START Data for this exercise

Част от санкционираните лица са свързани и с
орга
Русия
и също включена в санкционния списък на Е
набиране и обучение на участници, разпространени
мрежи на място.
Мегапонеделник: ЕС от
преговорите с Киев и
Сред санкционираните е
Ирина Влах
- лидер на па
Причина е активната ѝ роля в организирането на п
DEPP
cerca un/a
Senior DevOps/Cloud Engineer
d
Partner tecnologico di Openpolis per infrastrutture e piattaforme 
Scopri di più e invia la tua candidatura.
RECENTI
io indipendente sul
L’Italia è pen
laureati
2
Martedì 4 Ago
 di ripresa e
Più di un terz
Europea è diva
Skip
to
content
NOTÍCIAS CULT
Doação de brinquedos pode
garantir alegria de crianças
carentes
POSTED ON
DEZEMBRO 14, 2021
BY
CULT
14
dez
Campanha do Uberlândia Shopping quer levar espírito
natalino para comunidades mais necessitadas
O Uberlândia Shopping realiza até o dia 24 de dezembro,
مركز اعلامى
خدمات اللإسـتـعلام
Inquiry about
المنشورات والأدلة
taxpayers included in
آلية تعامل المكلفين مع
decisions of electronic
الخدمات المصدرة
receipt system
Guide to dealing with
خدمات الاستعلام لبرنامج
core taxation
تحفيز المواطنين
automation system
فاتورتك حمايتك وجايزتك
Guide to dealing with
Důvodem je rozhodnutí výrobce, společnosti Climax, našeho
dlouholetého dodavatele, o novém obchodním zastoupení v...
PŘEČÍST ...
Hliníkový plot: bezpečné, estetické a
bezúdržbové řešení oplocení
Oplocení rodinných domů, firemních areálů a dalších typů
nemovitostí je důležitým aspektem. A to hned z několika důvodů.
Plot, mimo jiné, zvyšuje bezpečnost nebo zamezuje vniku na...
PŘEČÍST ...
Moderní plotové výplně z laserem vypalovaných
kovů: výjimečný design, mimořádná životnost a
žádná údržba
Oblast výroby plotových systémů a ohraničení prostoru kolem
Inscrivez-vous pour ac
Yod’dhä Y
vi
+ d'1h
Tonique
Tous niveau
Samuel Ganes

END Data for this exercise
START Data for this exercise

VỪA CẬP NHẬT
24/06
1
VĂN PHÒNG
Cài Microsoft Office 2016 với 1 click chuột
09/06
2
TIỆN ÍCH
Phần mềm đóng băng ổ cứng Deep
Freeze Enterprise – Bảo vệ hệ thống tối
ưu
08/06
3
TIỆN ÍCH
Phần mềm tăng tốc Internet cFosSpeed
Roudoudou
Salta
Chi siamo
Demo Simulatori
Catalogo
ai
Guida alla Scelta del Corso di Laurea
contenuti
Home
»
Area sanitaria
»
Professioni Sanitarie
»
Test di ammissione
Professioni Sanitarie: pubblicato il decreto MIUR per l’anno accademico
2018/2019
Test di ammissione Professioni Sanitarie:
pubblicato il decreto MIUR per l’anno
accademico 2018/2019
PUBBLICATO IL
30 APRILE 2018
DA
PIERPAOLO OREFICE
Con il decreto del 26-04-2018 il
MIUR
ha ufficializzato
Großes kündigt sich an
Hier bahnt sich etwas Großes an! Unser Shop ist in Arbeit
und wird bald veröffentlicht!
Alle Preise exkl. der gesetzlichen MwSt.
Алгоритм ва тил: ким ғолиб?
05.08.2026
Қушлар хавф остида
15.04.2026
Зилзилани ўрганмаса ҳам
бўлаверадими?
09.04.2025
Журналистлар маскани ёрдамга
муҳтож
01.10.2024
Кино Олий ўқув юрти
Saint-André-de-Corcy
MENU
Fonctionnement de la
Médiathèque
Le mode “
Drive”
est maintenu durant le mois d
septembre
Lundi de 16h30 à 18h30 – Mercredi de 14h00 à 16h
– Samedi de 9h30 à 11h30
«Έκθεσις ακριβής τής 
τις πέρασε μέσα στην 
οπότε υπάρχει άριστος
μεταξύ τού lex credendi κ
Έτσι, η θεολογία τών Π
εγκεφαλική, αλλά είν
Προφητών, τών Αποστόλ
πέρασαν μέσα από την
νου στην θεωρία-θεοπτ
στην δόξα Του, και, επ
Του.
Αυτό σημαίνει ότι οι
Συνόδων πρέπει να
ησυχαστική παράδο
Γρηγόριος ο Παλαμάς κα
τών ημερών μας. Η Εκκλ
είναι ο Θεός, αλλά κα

END Data for this exercise

Scan the records above for the word "ammissione". Copy each line that has it.

Test di ammissione
Test di ammissione Professioni Sanitarie:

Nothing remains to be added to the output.